# Supplied information
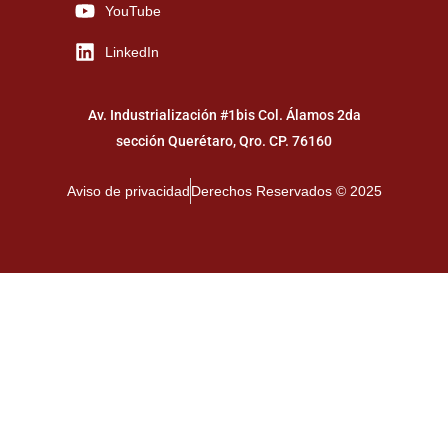
YouTube
LinkedIn
Av. Industrialización #1bis Col. Álamos 2da
sección Querétaro, Qro. CP. 76160
Aviso de privacidad
Derechos Reservados © 2025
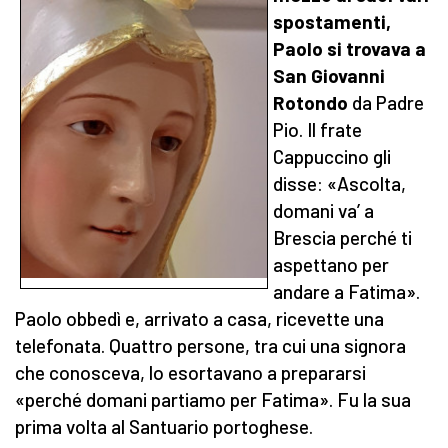
spostamenti,
Paolo si trovava a
San Giovanni
Rotondo
da Padre
Pio. Il frate
Cappuccino gli
disse: «Ascolta,
domani va’ a
Brescia perché ti
aspettano per
andare a Fatima».
Paolo obbedì e, arrivato a casa, ricevette una
telefonata. Quattro persone, tra cui una signora
che conosceva, lo esortavano a prepararsi
«perché domani partiamo per Fatima». Fu la sua
prima volta al Santuario portoghese.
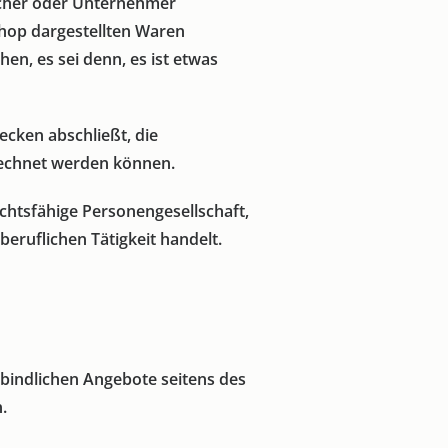
aucher oder Unternehmer
Shop dargestellten Waren
n, es sei denn, es ist etwas
ecken abschließt, die
rechnet werden können.
echtsfähige Personengesellschaft,
eruflichen Tätigkeit handelt.
bindlichen Angebote seitens des
.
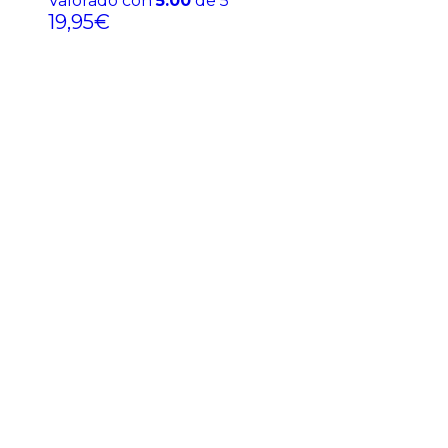
Valorado con
5.00
de 5
19,95
€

# Exercise
Output all entries unchanged; skip the pictures.

# Your response
YouTube
LinkedIn
Av. Industrialización #1bis Col. Álamos 2da
sección Querétaro, Qro. CP. 76160
Aviso de privacidad
Derechos Reservados © 2025
spostamenti,
Paolo si trovava a
San Giovanni
Rotondo
da Padre
Pio. Il frate
Cappuccino gli
disse: «Ascolta,
domani va’ a
Brescia perché ti
aspettano per
andare a Fatima».
Paolo obbedì e, arrivato a casa, ricevette una
telefonata. Quattro persone, tra cui una signora
che conosceva, lo esortavano a prepararsi
«perché domani partiamo per Fatima». Fu la sua
prima volta al Santuario portoghese.
aucher oder Unternehmer
Shop dargestellten Waren
n, es sei denn, es ist etwas
ecken abschließt, die
rechnet werden können.
echtsfähige Personengesellschaft,
eruflichen Tätigkeit handelt.
bindlichen Angebote seitens des
.
Valorado con
5.00
de 5
19,95
€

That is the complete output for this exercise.